Olverembatinib for FGFR1-rearranged Neoplasms

Soochow University

Status and phase

Enrolling

Phase 2

Conditions

Acute Leukemia

Myeloproliferative Neoplasm

Treatments

Drug: Olverembatinib

Study type

Interventional

Funder types

Other

Identifiers

NCT05521204

SZ-FGFR1

Details and patient eligibility

About

FGFR1-rearranged myeloid/lymphoid neoplasms are a rare hematologic malignancy with very poor outcome despite intensive chemotherapy. The only curative option is thought to be allogeneic hematopoietic stem cell transplantation (HSCT) in remission.

This phase II study is aimed to evaluate the efficacy of Olverembatinib, consolidated with HSCT in the treatment of FGFR1-rearranged myeloid/lymphoid neoplasm.

Full description

FGFR1-rearranged myeloid/lymphoid neoplasms are a rare and highly heterogeneous hematological malignancy, mainly manifested as myeloproliferative neoplasms (MPNs) or acute leukemia, including T cells or B cells Cell lymphoblastic leukemia/lymphoma (T-cell or B-cell-ALL/LBL), acute myeloid leukemia (AML) and mixed cell leukemia (MPAL).

To date, there is no standard treatment. Conventional chemotherapy is frequently ineffective. The only curative option is thought to be allogeneic HSCT at present, TKIs may offer a therapeutic alternative in patients not eligible for allogeneic HSCT or to bridge the time between diagnosis and allogeneic HSCT.
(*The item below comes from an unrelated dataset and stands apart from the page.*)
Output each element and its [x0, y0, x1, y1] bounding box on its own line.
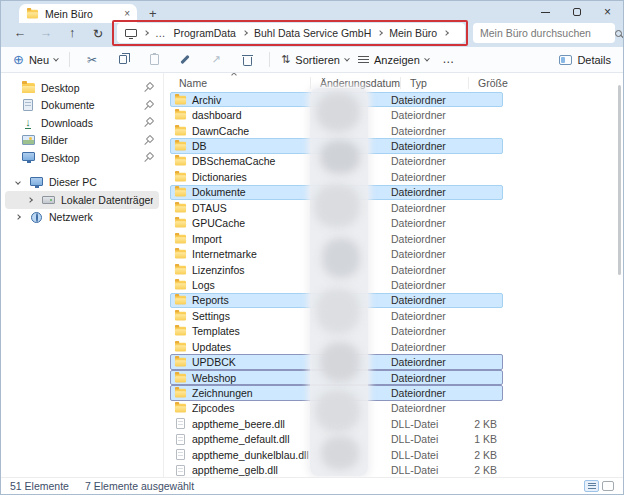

Third-generation TKIs Olverembatinib is a pan- FGFR1 kinase inhibitor, and is supposed to be effective to achieve bone marrow remission in FGFR1-rearranged myeloid/lymphoid neoplasms.

Enrollment

20 estimated patients

Sex

All

Volunteers

No Healthy Volunteers

Inclusion criteria

Patients with newly diagnosed, progressed or relapsed myeloid/lymphoid neoplasms with FGFR1 rearrangement according to the WHO-2016 diagnostic criteria. Patients who have received allogeneic hematopoietic stem cell transplantation or ponatinib should be excluded.
ECOG score: MPNs patients, 0-3 points; AL patients, 0-2 points.
Expected survival period ≥12 weeks.
Willingness and ability to comply with study procedures and follow-up examination.

Exclusion criteria

Patients who have received allogeneic hematopoietic stem cell or ponatinib.
Human immunodeficiency virus (HIV) infection, or chronic infection with hepatitis B virus (HBsAg positive) or hepatitis C virus (anti-HCV positive).
Patients who are pregnant, planning to become pregnant or breastfeeding.
Patients who may not be able to complete all study visits or procedures required by the study protocol, including follow-up visits, and/or fail to comply with all required study procedures.
Patients who suffer from any condition or illness that, in the opinion of the investigator, would compromise patient safety or interfere with the evaluation of the safety of the research drug.